Refilling the glass, she drank the contents, slower now, before filling up the glass again. She wasn’t trying to avoid the bar prices, just the embarrassment of reordering so quickly.
It had become a habit, starting off the evening with a couple of whiskies. They helped her forget about the present and think about the future, which looked particularly rosy when she’d had a few drinks, though she’d never had three before in
such a short space of time. She drained the glass, closed her eyes and felt a pleasant warmth swill round her stomach, which reminded her how empty it was because she’d forgotten to have dinner. She’d eaten nothing since she’d left another hotel that morning – where had it been?
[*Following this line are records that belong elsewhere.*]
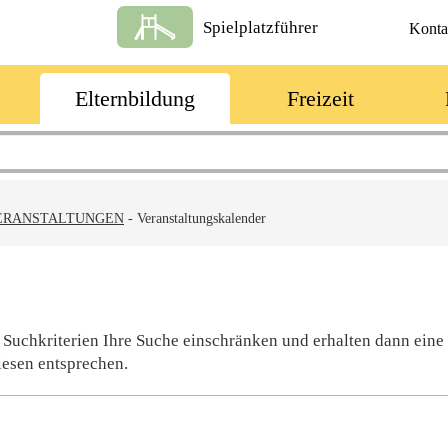
Spielplatzführer
Konta
Elternbildung
Freizeit
ERANSTALTUNGEN
-
Veranstaltungskalender
 Suchkriterien Ihre Suche einschränken und erhalten dann eine
iesen entsprechen.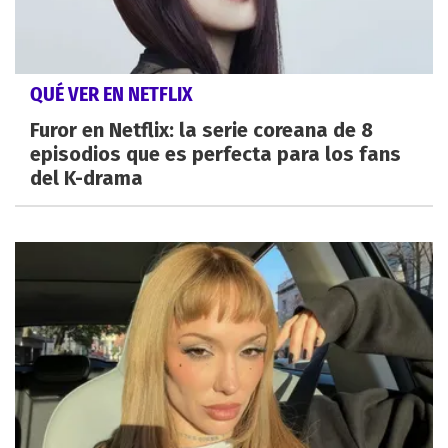
QUÉ VER EN NETFLIX
Furor en Netflix: la serie coreana de 8
episodios que es perfecta para los fans
del K-drama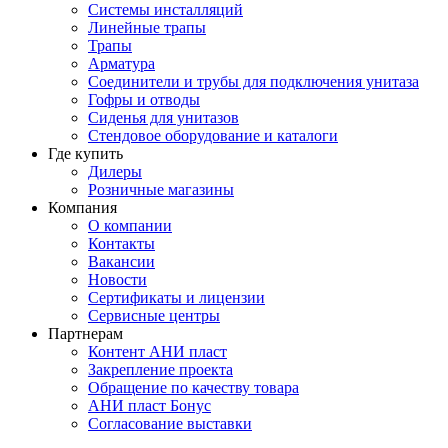
Системы инсталляций
Линейные трапы
Трапы
Арматура
Соединители и трубы для подключения унитаза
Гофры и отводы
Сиденья для унитазов
Стендовое оборудование и каталоги
Где купить
Дилеры
Розничные магазины
Компания
О компании
Контакты
Вакансии
Новости
Сертификаты и лицензии
Сервисные центры
Партнерам
Контент АНИ пласт
Закрепление проекта
Обращение по качеству товара
АНИ пласт Бонус
Согласование выставки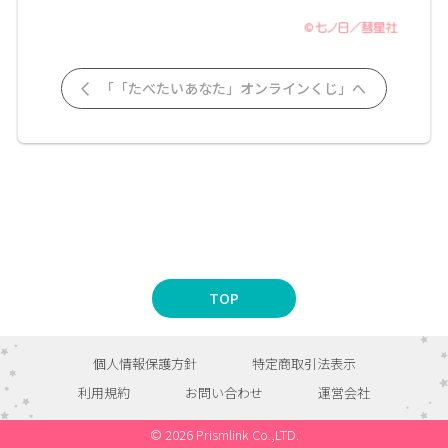
「「たべたいあなた」オンラインくじ」へ
TOP
個人情報保護方針
特定商取引法表示
利用規約
お問い合わせ
運営会社
© 2026 Prismlink Co.,LTD.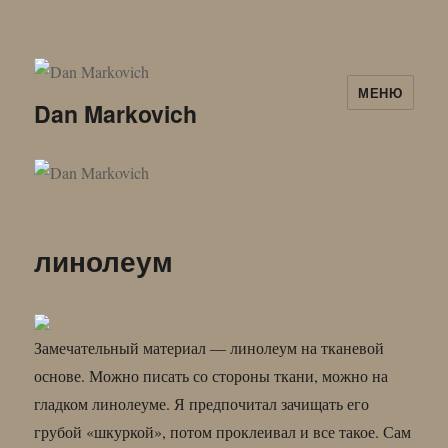
МЕНЮ
Dan Markovich
линолеум
Замечательный материал — линолеум на тканевой
основе. Можно писать со стороны ткани, можно на
гладком линолеуме. Я предпочитал зачищать его
грубой «шкуркой», потом проклеивал и все такое. Сам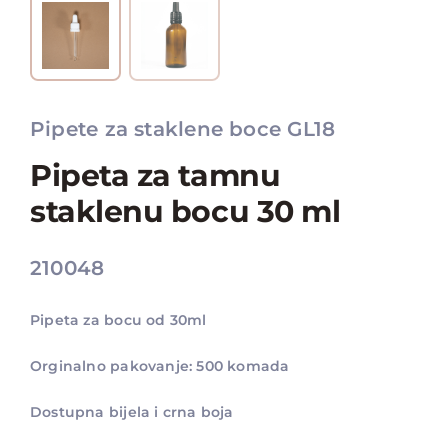
Pipete za staklene boce GL18
Pipeta za tamnu
staklenu bocu 30 ml
210048
Pipeta za bocu od 30ml
Orginalno pakovanje: 500 komada
Dostupna bijela i crna boja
Rotherham.
‘Good evening.’
Her eyes shot open to find the sombre figure of Louis Bernet staring down at her. He wore a grey suit and a very white shirt that contrasted agreeably with his brown skin and smooth black hair. This was the second time they’d met since the night in London when she’d had dinner with Lulu and Gareth. On the last occasion they’d chatted amicably, only about trivial things. He wasn’t as unfriendly as he had first seemed, more reserved, a bit shy.
‘Hello.’ She tried to smile.
He nodded at her empty glass. ‘Would you like a drink?’
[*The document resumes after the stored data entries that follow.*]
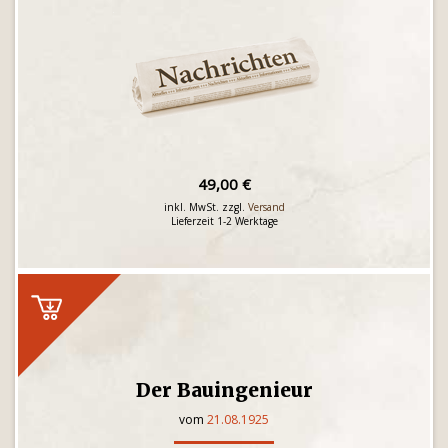
49,00 €
inkl. MwSt. zzgl.
Versand
Lieferzeit 1-2 Werktage
Der Bauingenieur
vom
21.08.1925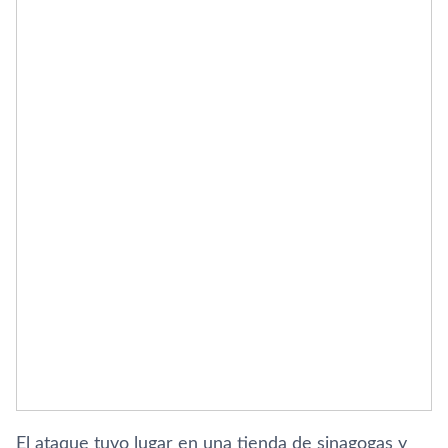
El ataque tuvo lugar en una tienda de sinagogas y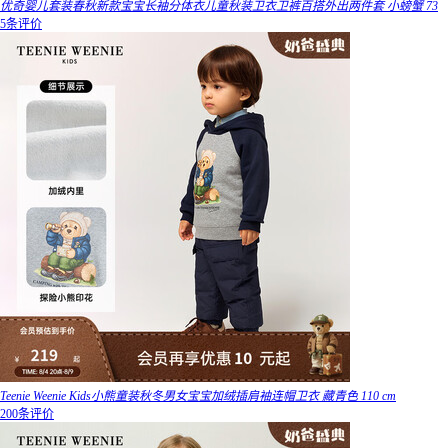
优奇婴儿套装春秋新款宝宝长袖分体衣儿童秋装卫衣卫裤百搭外出两件套 小螃蟹 73
5条评价
Teenie Weenie Kids小熊童装秋冬男女宝宝加绒插肩袖连帽卫衣 藏青色 110 cm
200条评价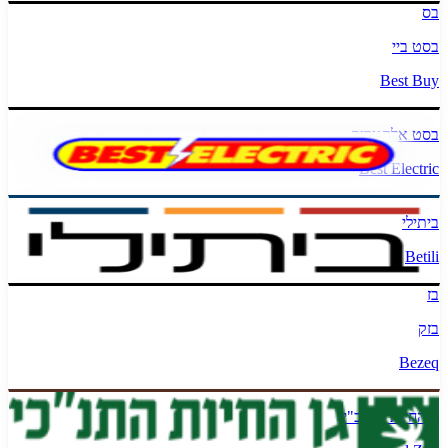
בס
בסט ביי
Best Buy
בסט אלקטריק
Best Electric
ביתילי
Betili
בז
בזק
Bezeq
גן החיות התנכ"י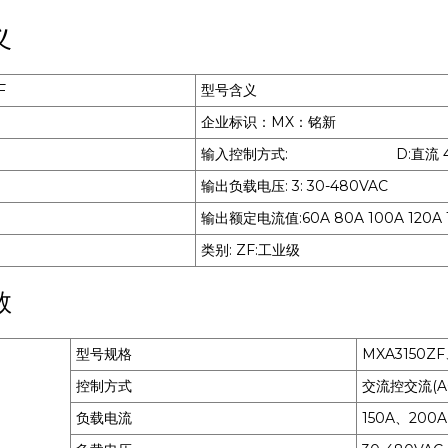
义
F
型号含义
企业标识：MX：铭新
输入控制方式: D:直流 4
输出负载电压: 3: 30-480VAC
输出额定电流值:60A 80A 100A 120A 15
类别: ZF:工业级
数
型号规格
MXA3150Z
控制方式
交流控交流(AC
负载电流
150A、200A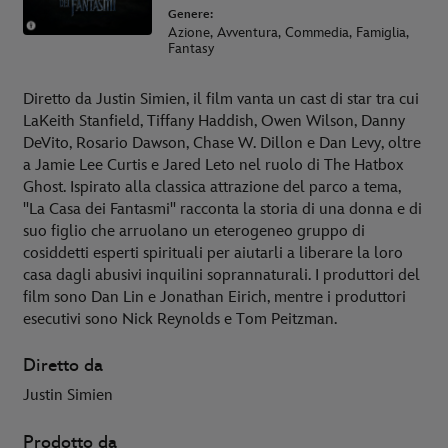
Genere:
Azione, Avventura, Commedia, Famiglia,
Fantasy
Diretto da Justin Simien, il film vanta un cast di star tra cui
LaKeith Stanfield, Tiffany Haddish, Owen Wilson, Danny
DeVito, Rosario Dawson, Chase W. Dillon e Dan Levy, oltre
a Jamie Lee Curtis e Jared Leto nel ruolo di The Hatbox
Ghost. Ispirato alla classica attrazione del parco a tema,
"La Casa dei Fantasmi" racconta la storia di una donna e di
suo figlio che arruolano un eterogeneo gruppo di
cosiddetti esperti spirituali per aiutarli a liberare la loro
casa dagli abusivi inquilini soprannaturali. I produttori del
film sono Dan Lin e Jonathan Eirich, mentre i produttori
esecutivi sono Nick Reynolds e Tom Peitzman.
Diretto da
Justin Simien
Prodotto da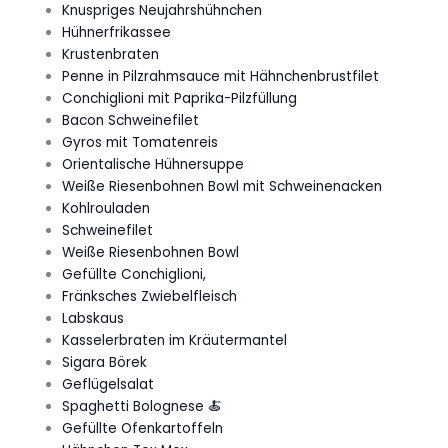
Knuspriges Neujahrshühnchen
Hühnerfrikassee
Krustenbraten
Penne in Pilzrahmsauce mit Hähnchenbrustfilet
Conchiglioni mit Paprika-Pilzfüllung
Bacon Schweinefilet
Gyros mit Tomatenreis
Orientalische Hühnersuppe
Weiße Riesenbohnen Bowl mit Schweinenacken
Kohlrouladen
Schweinefilet
Weiße Riesenbohnen Bowl
Gefüllte Conchiglioni,
Fränksches Zwiebelfleisch
Labskaus
Kasselerbraten im Kräutermantel
Sigara Börek
Geflügelsalat
Spaghetti Bolognese 🍝
Gefüllte Ofenkartoffeln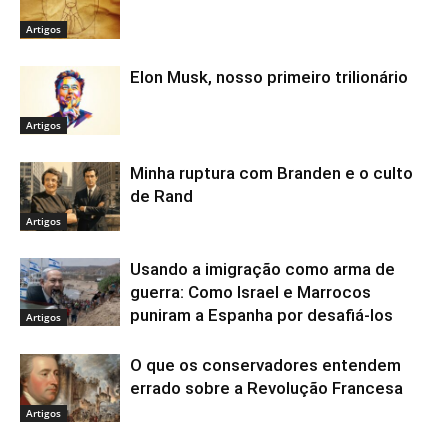
Artigos
Elon Musk, nosso primeiro trilionário
Artigos
Minha ruptura com Branden e o culto
de Rand
Artigos
Usando a imigração como arma de
guerra: Como Israel e Marrocos
puniram a Espanha por desafiá-los
Artigos
O que os conservadores entendem
errado sobre a Revolução Francesa
Artigos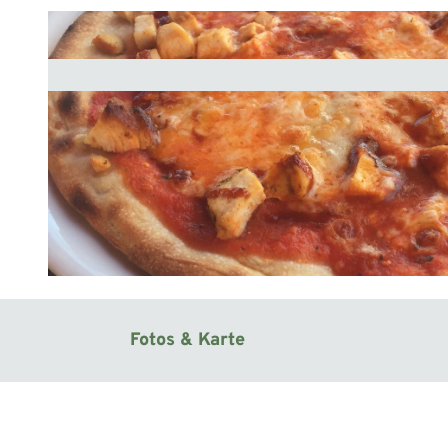
© Mittelweser-Touristik GmbH |
CC-BY
Fotos & Karte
‘Yes, ta.’ Another drink wouldn’t hurt. Not tonight, when she felt so unusually miserable.
‘Whisky?’
‘Please.’ He’d remembered what she drank, her ‘tipple’, as Grandad used to say. He went over to the bar and for some reason Orla’s eyes filled with tears. It must be thinking about Grandad, which made her think of Bernadette, Mam, her sisters, her children. And Micky.
Bootle seemed worlds away from this cold, crummy hotel. In Pearl Street there’d be a roaring fire in the grate, the telly would be on, the kids would be home from work desperate for their tea – and Caitlin Reilly, or whatever her name was now, would be bustling in and out of Orla’s kitchen getting food ready.
Jaysus! ‘What am I doing here?’ Orla asked herself. ‘Why did I leave?’ At that moment. Pearl Street with her husband and children seemed the most desirable place on earth. ‘I must be mad. I’m searching for rainbows, but you can only see a rainbow. You can’t touch it.’
Louis Bernet returned with the drinks. He sat in the armchair next to hers. ‘We seem to be the first here.’